== Segment start ==
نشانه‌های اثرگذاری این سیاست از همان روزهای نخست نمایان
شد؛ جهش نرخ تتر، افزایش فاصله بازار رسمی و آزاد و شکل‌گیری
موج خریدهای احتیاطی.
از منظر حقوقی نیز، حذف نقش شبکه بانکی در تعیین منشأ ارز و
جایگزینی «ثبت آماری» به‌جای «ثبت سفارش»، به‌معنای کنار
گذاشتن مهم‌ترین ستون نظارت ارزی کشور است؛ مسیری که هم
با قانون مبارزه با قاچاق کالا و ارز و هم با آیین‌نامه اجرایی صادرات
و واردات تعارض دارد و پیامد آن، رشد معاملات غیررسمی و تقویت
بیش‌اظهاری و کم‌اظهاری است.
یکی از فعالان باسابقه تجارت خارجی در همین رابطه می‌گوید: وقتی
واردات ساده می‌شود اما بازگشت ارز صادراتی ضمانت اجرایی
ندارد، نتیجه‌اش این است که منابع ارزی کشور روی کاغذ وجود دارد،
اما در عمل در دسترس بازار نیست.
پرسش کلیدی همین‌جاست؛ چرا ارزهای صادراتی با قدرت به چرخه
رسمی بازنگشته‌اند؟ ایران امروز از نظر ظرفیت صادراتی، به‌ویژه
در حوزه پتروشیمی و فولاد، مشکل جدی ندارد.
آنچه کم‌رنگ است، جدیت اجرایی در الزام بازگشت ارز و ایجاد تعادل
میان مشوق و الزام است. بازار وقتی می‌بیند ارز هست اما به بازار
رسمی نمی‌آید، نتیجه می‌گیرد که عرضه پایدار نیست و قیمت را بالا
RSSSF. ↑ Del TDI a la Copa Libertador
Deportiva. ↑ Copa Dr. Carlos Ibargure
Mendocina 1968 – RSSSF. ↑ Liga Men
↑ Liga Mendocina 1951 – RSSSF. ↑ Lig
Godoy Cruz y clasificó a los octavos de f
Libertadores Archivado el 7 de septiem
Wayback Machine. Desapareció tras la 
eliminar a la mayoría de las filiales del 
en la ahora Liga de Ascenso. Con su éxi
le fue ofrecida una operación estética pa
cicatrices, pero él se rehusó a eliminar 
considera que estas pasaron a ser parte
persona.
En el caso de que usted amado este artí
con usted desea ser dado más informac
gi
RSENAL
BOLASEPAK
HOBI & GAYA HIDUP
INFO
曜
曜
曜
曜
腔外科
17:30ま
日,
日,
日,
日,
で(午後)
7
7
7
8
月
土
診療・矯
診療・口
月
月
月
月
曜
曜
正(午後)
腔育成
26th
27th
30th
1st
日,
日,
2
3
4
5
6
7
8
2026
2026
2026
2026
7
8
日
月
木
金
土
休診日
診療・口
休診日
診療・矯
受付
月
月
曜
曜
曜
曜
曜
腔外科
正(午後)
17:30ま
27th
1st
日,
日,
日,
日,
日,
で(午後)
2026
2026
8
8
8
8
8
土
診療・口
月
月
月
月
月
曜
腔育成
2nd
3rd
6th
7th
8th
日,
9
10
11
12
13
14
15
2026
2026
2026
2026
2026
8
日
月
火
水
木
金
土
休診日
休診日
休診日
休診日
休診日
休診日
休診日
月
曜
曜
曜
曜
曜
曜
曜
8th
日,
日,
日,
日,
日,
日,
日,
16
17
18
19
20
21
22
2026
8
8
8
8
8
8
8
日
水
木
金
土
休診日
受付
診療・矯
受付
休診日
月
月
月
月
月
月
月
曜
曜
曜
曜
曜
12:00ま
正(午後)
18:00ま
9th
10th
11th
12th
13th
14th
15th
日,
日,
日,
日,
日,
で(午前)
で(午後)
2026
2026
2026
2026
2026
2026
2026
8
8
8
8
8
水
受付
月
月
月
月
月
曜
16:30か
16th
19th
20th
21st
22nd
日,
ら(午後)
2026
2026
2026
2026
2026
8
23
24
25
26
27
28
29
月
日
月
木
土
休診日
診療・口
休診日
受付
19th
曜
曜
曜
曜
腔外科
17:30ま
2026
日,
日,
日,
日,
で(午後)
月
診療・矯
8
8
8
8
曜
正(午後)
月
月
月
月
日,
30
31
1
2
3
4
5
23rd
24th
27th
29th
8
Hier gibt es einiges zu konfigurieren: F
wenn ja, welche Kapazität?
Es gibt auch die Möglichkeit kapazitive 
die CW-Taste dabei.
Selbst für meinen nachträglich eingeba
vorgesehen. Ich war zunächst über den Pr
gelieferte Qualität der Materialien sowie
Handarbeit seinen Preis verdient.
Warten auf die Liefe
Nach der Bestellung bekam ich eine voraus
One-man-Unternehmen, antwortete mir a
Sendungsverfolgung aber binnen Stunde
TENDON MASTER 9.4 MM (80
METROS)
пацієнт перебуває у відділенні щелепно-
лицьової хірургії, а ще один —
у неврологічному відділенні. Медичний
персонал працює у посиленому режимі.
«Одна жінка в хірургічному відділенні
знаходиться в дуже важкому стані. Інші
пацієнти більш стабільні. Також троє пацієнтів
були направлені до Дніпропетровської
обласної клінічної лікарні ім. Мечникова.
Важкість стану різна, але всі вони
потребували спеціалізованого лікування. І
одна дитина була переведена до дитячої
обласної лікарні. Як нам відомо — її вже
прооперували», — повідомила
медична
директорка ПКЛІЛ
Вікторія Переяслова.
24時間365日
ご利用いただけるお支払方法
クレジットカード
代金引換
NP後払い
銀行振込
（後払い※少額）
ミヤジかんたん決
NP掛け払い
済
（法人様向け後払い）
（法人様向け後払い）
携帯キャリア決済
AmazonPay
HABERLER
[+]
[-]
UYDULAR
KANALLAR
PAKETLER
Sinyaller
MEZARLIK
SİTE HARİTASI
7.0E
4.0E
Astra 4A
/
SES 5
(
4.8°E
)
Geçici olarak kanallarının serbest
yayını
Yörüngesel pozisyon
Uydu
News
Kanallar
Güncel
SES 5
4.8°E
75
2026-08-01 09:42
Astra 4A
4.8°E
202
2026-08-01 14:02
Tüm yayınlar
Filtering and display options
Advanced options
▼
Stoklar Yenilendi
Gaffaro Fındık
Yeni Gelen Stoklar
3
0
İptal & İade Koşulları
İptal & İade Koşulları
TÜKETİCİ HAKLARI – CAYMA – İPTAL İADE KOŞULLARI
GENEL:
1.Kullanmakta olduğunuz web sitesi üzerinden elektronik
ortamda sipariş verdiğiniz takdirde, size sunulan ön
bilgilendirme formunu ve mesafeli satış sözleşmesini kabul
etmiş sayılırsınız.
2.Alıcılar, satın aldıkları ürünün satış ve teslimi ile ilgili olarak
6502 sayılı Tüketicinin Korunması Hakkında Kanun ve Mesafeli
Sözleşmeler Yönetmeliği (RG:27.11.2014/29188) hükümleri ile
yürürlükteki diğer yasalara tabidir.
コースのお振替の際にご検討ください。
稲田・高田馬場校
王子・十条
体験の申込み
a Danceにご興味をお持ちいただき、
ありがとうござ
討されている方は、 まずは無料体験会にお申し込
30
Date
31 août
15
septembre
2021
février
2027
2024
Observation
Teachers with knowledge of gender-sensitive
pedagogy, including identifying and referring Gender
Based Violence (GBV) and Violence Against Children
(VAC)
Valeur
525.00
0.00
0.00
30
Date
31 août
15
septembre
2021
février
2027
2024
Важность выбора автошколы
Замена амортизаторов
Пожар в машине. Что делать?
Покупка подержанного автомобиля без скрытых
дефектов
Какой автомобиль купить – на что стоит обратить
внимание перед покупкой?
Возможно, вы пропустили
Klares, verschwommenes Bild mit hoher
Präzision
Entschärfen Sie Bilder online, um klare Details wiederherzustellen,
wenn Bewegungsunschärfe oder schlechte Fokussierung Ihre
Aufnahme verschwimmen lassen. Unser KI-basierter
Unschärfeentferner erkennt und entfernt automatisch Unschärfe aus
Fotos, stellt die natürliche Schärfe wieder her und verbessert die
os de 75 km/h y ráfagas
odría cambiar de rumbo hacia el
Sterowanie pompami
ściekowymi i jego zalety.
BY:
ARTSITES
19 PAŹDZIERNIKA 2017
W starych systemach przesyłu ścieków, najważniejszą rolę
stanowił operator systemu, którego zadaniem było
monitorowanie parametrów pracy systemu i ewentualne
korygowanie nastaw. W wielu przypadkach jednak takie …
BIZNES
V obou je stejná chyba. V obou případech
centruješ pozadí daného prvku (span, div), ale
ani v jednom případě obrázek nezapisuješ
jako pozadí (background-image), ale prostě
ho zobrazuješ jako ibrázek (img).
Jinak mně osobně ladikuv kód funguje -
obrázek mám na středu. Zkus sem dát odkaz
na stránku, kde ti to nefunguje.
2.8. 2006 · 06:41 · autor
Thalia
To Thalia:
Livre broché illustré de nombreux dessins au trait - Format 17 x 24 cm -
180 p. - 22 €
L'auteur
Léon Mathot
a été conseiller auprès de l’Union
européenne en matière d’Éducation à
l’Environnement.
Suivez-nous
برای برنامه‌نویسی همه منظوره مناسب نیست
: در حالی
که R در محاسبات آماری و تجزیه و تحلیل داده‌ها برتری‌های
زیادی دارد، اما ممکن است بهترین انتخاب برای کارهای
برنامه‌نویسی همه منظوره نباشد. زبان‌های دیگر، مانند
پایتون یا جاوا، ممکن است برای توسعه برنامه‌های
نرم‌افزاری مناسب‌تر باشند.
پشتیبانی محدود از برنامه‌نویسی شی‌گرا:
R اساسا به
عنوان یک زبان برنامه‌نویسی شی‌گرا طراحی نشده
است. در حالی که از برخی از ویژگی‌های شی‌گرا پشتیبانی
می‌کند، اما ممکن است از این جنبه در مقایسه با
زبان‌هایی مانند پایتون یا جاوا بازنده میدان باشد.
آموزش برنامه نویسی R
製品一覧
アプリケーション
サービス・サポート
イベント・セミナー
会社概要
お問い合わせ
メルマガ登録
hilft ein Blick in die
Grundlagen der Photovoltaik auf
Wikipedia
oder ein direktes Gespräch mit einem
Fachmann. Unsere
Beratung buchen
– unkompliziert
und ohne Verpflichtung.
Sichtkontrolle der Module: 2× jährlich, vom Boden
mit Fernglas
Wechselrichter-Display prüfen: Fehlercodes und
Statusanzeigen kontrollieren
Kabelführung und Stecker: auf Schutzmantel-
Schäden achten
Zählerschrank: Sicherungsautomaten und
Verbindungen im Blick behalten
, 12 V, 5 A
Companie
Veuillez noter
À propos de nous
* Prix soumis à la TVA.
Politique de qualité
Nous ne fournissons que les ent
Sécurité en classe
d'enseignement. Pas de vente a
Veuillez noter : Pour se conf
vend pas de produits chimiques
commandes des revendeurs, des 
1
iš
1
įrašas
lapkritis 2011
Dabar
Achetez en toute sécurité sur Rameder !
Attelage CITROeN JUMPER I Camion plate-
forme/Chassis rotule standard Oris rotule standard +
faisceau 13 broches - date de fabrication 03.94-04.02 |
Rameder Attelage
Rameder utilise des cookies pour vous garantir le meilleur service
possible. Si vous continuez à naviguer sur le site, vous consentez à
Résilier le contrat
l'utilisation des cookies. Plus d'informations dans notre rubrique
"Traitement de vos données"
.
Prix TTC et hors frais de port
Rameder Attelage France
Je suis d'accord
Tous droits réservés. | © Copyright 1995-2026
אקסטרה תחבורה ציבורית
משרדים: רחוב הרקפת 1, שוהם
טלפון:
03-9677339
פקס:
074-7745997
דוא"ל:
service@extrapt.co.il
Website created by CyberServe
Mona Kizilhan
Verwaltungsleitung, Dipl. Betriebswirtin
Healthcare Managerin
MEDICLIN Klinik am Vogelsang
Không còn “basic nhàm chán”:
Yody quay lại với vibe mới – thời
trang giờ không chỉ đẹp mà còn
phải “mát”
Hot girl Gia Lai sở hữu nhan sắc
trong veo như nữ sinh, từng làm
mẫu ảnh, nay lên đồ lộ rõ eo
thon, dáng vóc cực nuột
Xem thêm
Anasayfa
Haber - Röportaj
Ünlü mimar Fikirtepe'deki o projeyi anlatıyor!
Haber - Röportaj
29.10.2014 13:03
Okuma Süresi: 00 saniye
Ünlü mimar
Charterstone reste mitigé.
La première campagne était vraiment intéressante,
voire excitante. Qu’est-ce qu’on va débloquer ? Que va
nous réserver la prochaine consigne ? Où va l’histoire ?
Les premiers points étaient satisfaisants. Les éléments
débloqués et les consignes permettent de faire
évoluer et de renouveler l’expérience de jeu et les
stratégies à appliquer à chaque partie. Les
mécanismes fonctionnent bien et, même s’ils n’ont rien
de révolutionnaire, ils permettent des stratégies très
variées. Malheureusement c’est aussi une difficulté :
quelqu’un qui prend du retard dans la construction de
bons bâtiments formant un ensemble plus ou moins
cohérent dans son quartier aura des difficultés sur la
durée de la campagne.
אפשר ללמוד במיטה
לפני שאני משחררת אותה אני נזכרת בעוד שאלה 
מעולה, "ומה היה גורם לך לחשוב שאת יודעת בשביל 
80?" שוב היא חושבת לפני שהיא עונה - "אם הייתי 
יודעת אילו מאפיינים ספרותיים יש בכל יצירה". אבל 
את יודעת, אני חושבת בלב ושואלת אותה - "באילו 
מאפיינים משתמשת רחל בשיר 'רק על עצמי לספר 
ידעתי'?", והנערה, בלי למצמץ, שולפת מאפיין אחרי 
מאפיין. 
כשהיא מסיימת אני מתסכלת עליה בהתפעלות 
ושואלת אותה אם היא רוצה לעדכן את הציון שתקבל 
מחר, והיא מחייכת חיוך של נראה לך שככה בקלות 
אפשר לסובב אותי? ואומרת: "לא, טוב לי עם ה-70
== Segment end ==
Tally the lines above containing "לפני". Answer with the count only.

2